REQUIREMENT ▸
Start your answer with the line containing "Stile TV HD" and end it with the last line of the records below, retyping every line between exactly and adding nothing.

RECORDS FOR THIS EXERCISE ▸
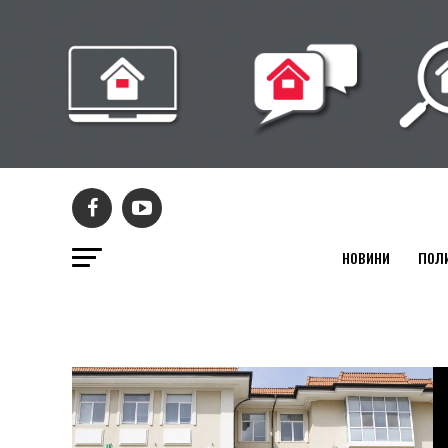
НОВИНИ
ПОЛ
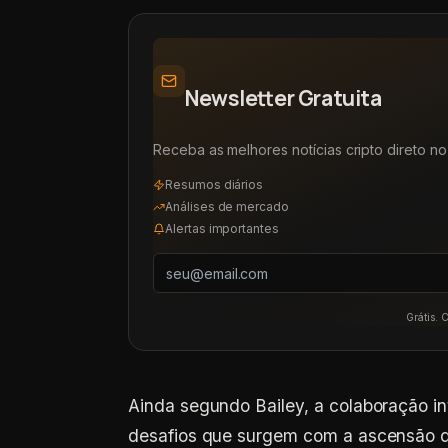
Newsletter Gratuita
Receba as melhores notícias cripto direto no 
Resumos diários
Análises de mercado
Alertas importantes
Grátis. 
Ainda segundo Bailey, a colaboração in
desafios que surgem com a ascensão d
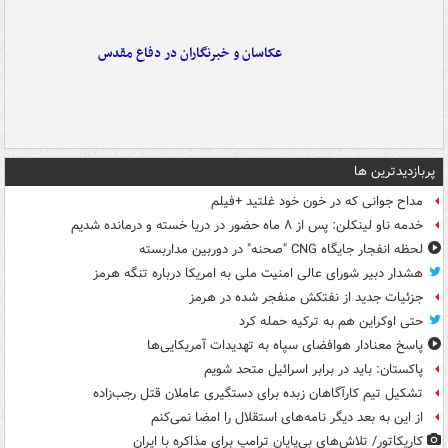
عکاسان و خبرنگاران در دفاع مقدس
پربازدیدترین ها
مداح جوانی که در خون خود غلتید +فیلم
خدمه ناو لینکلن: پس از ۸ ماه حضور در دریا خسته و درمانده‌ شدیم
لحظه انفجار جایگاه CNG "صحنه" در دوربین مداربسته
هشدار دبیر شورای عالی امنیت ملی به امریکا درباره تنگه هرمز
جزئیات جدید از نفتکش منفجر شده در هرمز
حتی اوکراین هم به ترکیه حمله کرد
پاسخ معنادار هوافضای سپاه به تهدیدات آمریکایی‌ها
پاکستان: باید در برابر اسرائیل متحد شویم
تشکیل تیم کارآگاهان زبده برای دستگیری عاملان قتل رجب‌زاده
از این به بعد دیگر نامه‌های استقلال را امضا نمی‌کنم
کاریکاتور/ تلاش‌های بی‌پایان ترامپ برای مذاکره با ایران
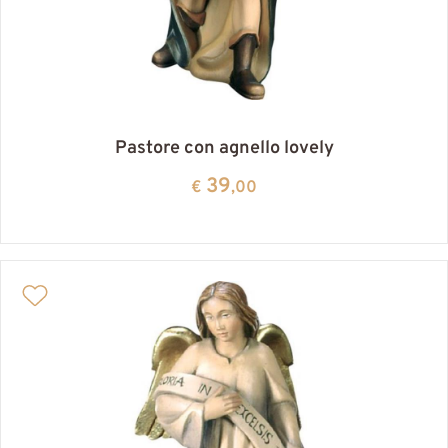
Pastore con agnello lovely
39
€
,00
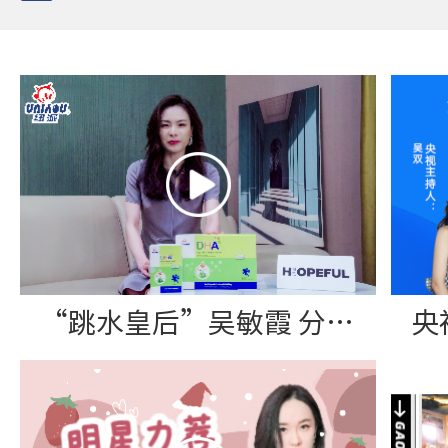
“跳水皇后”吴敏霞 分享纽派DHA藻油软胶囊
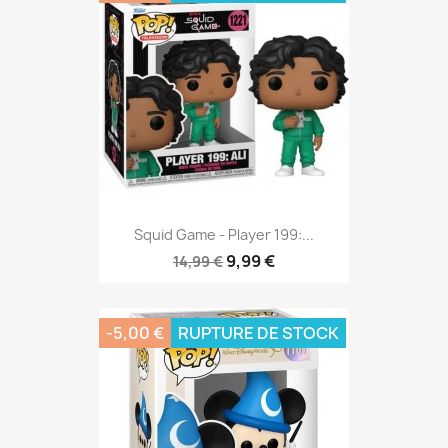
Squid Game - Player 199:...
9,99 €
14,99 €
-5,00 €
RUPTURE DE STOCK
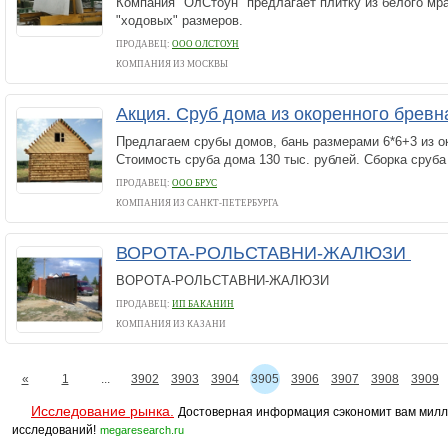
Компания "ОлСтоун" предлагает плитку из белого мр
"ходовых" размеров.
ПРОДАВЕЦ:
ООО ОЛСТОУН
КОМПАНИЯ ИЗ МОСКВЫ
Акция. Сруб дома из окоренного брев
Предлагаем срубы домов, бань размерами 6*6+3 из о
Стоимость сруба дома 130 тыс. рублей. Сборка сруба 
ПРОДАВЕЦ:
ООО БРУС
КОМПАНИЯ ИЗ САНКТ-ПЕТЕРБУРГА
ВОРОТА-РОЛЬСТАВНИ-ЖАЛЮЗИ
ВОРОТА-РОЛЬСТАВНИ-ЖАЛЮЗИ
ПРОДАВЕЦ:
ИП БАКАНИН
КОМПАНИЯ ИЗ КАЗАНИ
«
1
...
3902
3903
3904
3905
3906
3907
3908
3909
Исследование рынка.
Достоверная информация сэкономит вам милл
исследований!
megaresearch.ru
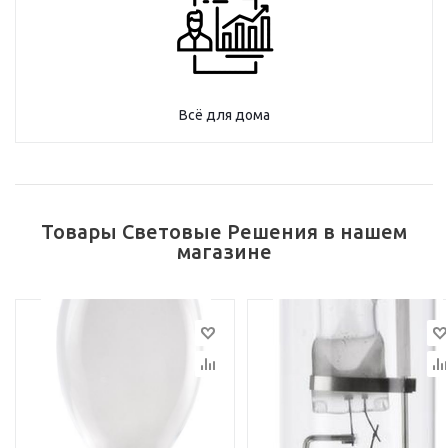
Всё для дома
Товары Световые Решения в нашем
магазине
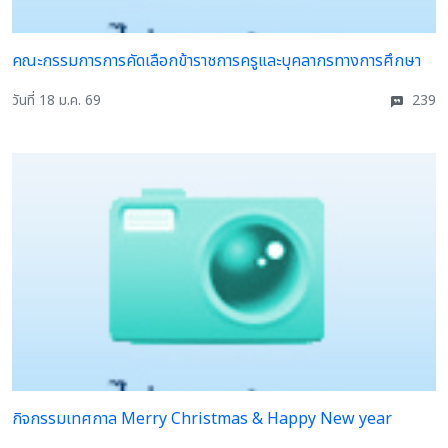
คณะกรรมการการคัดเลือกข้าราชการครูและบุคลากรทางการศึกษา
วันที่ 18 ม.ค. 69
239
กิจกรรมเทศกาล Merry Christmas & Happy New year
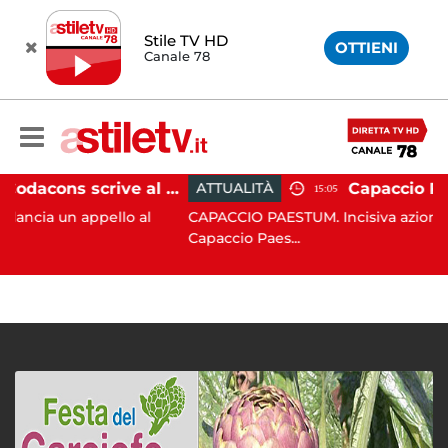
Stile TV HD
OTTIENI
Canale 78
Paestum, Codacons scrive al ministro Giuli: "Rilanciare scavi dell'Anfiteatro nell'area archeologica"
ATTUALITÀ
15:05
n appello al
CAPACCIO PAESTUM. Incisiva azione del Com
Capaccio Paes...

ANSWER SECTION ▸
Stile TV HD
OTTIENI
Canale 78
Paestum, Codacons scrive al ministro Giuli: "Rilanciare scavi dell'Anfiteatro nell'area archeologica"
ATTUALITÀ
15:05
n appello al
CAPACCIO PAESTUM. Incisiva azione del Com
Capaccio Paes...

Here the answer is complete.